La JILS, instaurée par la résolution 72/161 de l’ONU, rappelle que la langue des signes constitue un levier d’inclusion sociale et de citoyenneté pour les sourds et malentendants. Elle met également en avant le principe fondamental : « Rien de ce qui nous concerne ne peut se faire sans nous ».
Dans son allocution, Mme Zara Mahamat Issa, ministre en charge de l’Action sociale, a souligné que « beaucoup reste à faire » pour atteindre une inclusion complète. Elle a insisté sur la nécessité d’intégrer la langue des signes dans les instances décisionnelles et de renforcer les compétences professionnelles des personnes handicapées.

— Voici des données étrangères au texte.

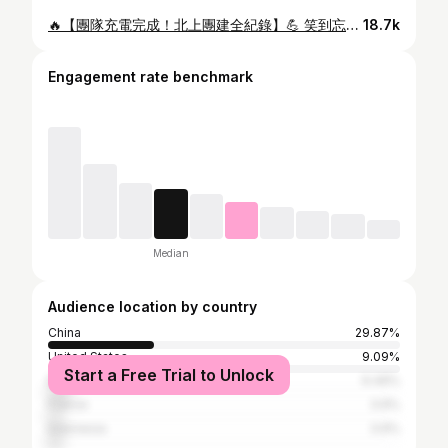
🔥【團隊充電完成！北上團建全紀錄】💪 笑到忘記是來增進感情的🤣 下集想我拍啲咩留言話我知😆😆 #團隊默契 #北上團建 #北上食嘢
18.7k
Engagement rate benchmark
Median
Audience location by country
China
29.87%
United States
9.09%
Start a Free Trial to Unlock
Brazil
6.49%
France
3.9%
Indonesia
3.9%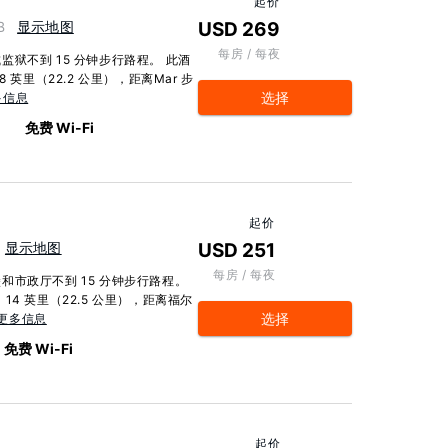
起价
B
显示地图
USD 269
每房 / 每夜
狱不到 15 分钟步行路程。 此酒
英里（22.2 公里），距离Mar 步
选择
多信息
m
免费 Wi-Fi
起价
显示地图
USD 251
每房 / 每夜
市政厅不到 15 分钟步行路程。
4 英里（22.5 公里），距离福尔
选择
更多信息
免费 Wi-Fi
起价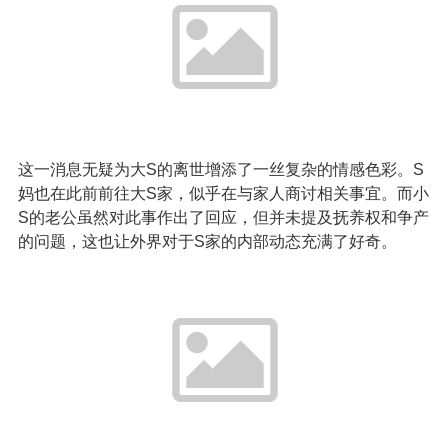
这一消息无疑为大S的离世增添了一丝复杂的情感色彩。S
妈也在此前前往大S家，似乎在与家人商讨相关事宜。而小
S的老公虽然对此事作出了回应，但并未提及抚养权和争产
的问题，这也让外界对于S家的内部动态充满了好奇。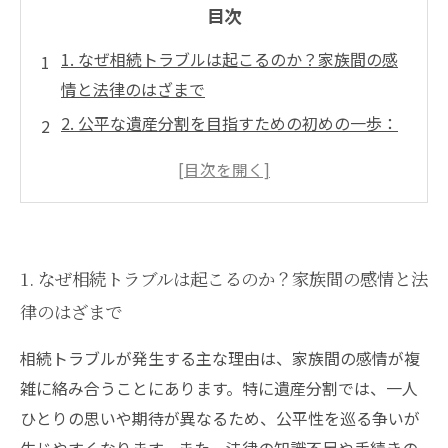
目次
1. なぜ相続トラブルは起こるのか？家族間の感
情と法律のはざまで
2. 公平な遺産分割を目指すための初めの一歩：
専門家に相談する重要性
3. 感情的な衝突を避けるための具体的な手続き
と話し合いのポイント
4. 調停や遺産分割協議書の活用で平穏な解決へ
1. なぜ相続トラブルは起こるのか？家族間の感情と法
導く方法
律のはざまで
5. 成功事例に学ぶ！公平かつ円満な相続解決の
ための最終まとめ
相続トラブルが発生する主な理由は、家族間の感情が複
6. 相続トラブルを未然に防ぐために今からでき
雑に絡み合うことにあります。特に遺産分割では、一人
る対策とは？
ひとりの思いや期待が異なるため、公平性を巡る争いが
7. 専門家が教える、相続問題で絶対に避けるべ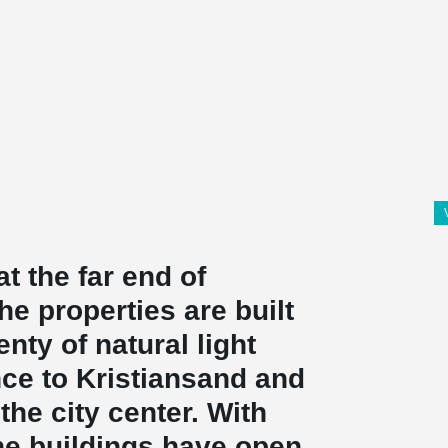
at the far end of
he properties are built
nty of natural light
nce to Kristiansand and
the city center. With
the buildings have open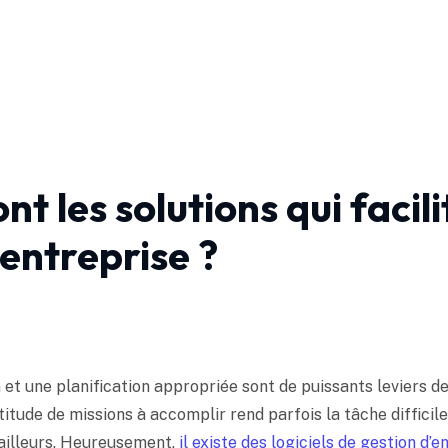
nt les solutions qui facil
'entreprise ?
et une planification appropriée sont de puissants leviers d
titude de missions à accomplir rend parfois la tâche difficile
vailleurs. Heureusement,
il existe des logiciels de gestion d’e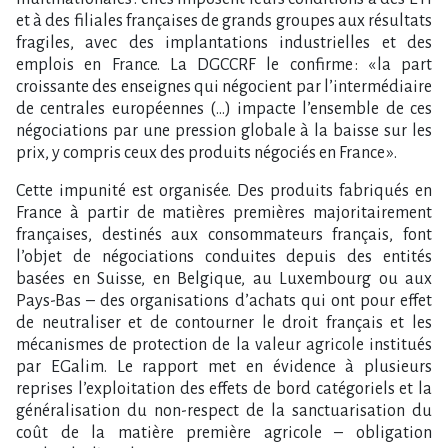
et à des filiales françaises de grands groupes aux résultats
fragiles, avec des implantations industrielles et des
emplois en France. La DGCCRF le confirme : « la part
croissante des enseignes qui négocient par l’intermédiaire
de centrales européennes (…) impacte l’ensemble de ces
négociations par une pression globale à la baisse sur les
prix, y compris ceux des produits négociés en France ».
Cette impunité est organisée. Des produits fabriqués en
France à partir de matières premières majoritairement
françaises, destinés aux consommateurs français, font
l’objet de négociations conduites depuis des entités
basées en Suisse, en Belgique, au Luxembourg ou aux
Pays-Bas – des organisations d’achats qui ont pour effet
de neutraliser et de contourner le droit français et les
mécanismes de protection de la valeur agricole institués
par EGalim. Le rapport met en évidence à plusieurs
reprises l’exploitation des effets de bord catégoriels et la
généralisation du non-respect de la sanctuarisation du
coût de la matière première agricole – obligation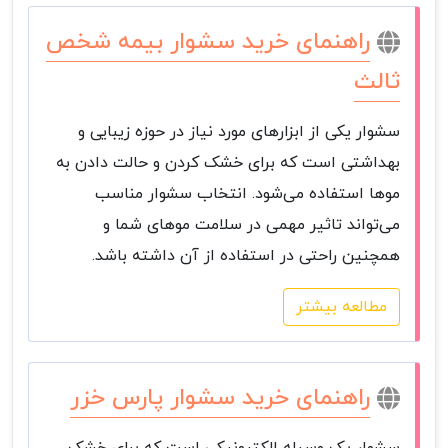
راهنمای خرید سشوار بیمه شخص
ثالث
سشوار یکی از ابزارهای مورد نیاز در حوزه زیبایی و
بهداشتی است که برای خشک کردن و حالت دادن به
موها استفاده می‌شود. انتخاب سشوار مناسب
می‌تواند تاثیر مهمی در سلامت موهای شما و
همچنین راحتی در استفاده از آن داشته باشد.
مطالعه بیشتر
راهنمای خرید سشوار پارس خزر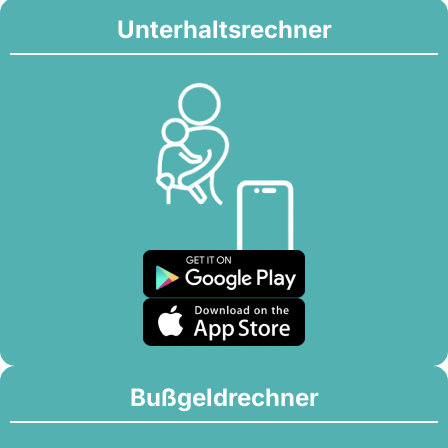
Unterhaltsrechner
Bußgeldrechner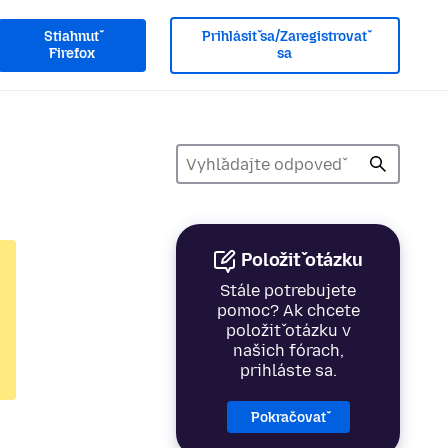
Stiahnuť
Prihlásiť sa/Zaregistrovať
Firefox
sa
Položiť otázku
Stále potrebujete
pomoc? Ak chcete
položiť otázku v
našich fórach,
prihláste sa.
Pokračovať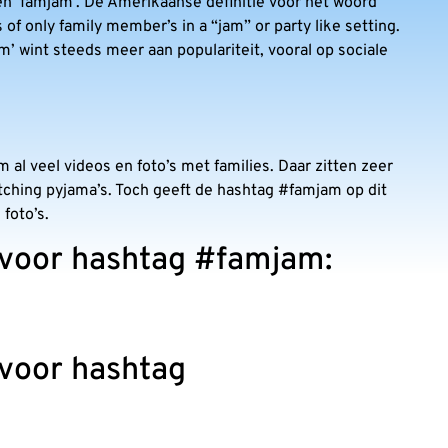
n ‘famjam’. De Amerikaanse definitie voor het woord
 of only family member’s in a “jam” or party like setting.
m’ wint steeds meer aan populariteit, vooral op sociale
al veel videos en foto’s met families. Daar zitten zeer
tching pyjama’s. Toch geeft de hashtag #famjam op dit
foto’s.
 voor hashtag #famjam:
 voor hashtag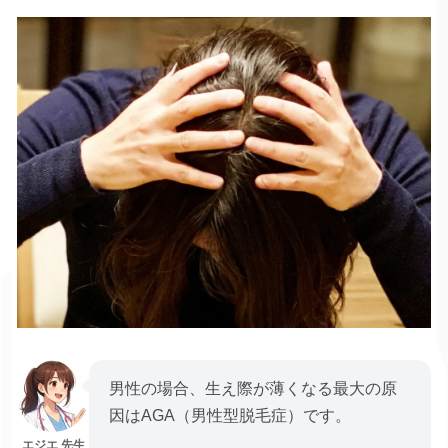
男性の場合、生え際が薄くなる最大の原
因はAGA（男性型脱毛症）です。
エジエ 先生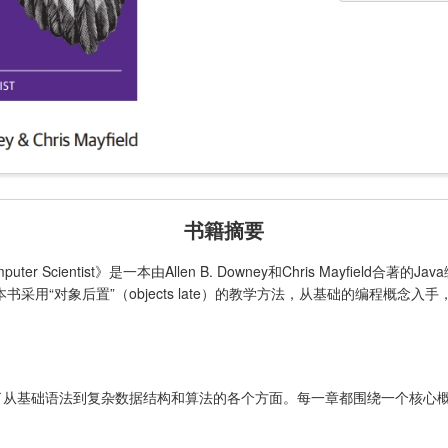
书籍摘要
e a Computer Scientist》是一本由Allen B. Downey和Chris Mayf
采用“对象后置”（objects late）的教学方法，从基础的编程概念
盖了从基础语法到复杂数据结构和算法的各个方面。每一章都围绕一个核心
。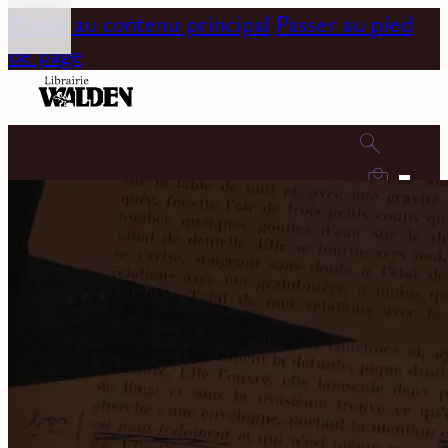
Passer au contenu principal
Passer au pied
de page
0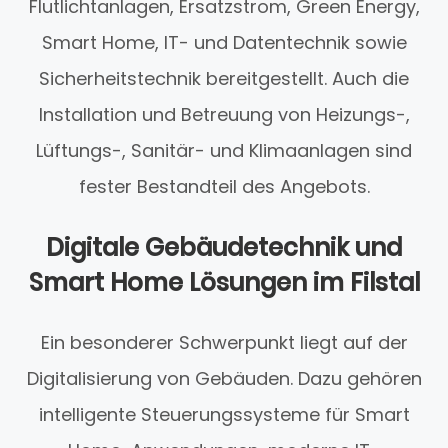
Flutlichtanlagen, Ersatzstrom, Green Energy,
Smart Home, IT- und Datentechnik sowie
Sicherheitstechnik bereitgestellt. Auch die
Installation und Betreuung von Heizungs-,
Lüftungs-, Sanitär- und Klimaanlagen sind
fester Bestandteil des Angebots.
Digitale Gebäudetechnik und
Smart Home Lösungen im Filstal
Ein besonderer Schwerpunkt liegt auf der
Digitalisierung von Gebäuden. Dazu gehören
intelligente Steuerungssysteme für Smart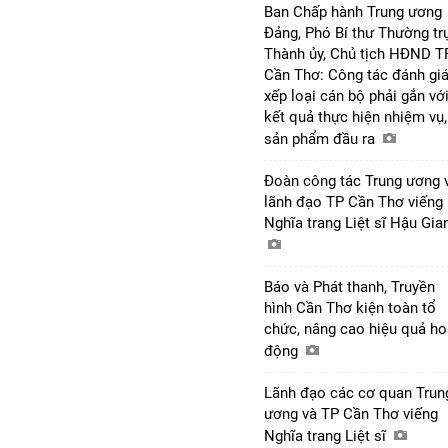
Ban Chấp hành Trung ương
Đảng, Phó Bí thư Thường tr
Thành ủy, Chủ tịch HĐND T
Cần Thơ: Công tác đánh giá
xếp loại cán bộ phải gắn vớ
kết quả thực hiện nhiệm vụ,
sản phẩm đầu ra
Đoàn công tác Trung ương 
lãnh đạo TP Cần Thơ viếng
Nghĩa trang Liệt sĩ Hậu Gi
Báo và Phát thanh, Truyền
hình Cần Thơ kiện toàn tổ
chức, nâng cao hiệu quả ho
động
Lãnh đạo các cơ quan Trun
ương và TP Cần Thơ viếng
Nghĩa trang Liệt sĩ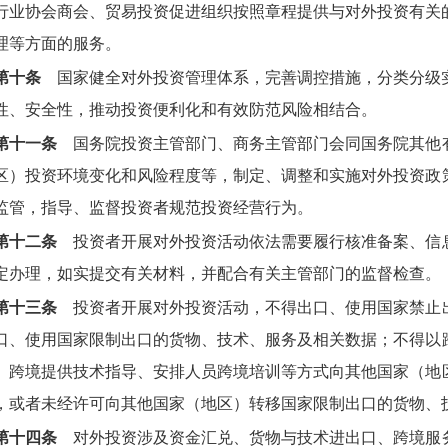
行业协会商会、贸易投资促进组织按照章程提供与对外投资有关
理等方面的服务。
第十条
国家健全对外投资管理体系，完善调控措施，分类分级
性、安全性，推动投资便利化和有效防范风险相结合。
第十一条
国务院投资主管部门、商务主管部门会同国务院其他
区）投资环境变化和风险程度等，制定、调整和实施对外投资政
监管，指导、监督投资者规范投资经营行为。
第十二条
投资者开展对外投资活动依法需要履行核准备案、信
定办理，如实提交有关材料，并配合有关主管部门的监督检查。
第十三条
投资者开展对外投资活动，不得出口、使用国家禁止
口、使用国家限制出口的货物、技术、服务及相关数据；不得以
、跨境提供技术指导、安排人员跨境培训等方式向其他国家（地
，或者未经许可向其他国家（地区）转移国家限制出口的货物、
第十四条
对外投资涉及资金汇兑、货物与技术进出口、跨境服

En lançant officiellement la JILS 2025, la ministre a réaffirmé l’engagement du gouvernement : « Nous sommes décidés à relever avec vous le défi de votre insertion socioprofessionnelle. Ensemble, avec nos partenaires, nous bâtirons une société plus juste et inclusive où chacun trouvera sa place, sans exception. »
Sous l’impulsion du Président Mahamat Idriss Deby Itno, plusieurs textes favorisent l’intégration des personnes handicapées : ratification de la Convention relative aux droits des personnes handicapées, loi n°007 sur leur protection, création de la Direction de réinsertion des personnes handicapées et, plus récemment, loi n°013/PR/2023 instituant l’Agence nationale de protection et de promotion des personnes vivant avec un handicap.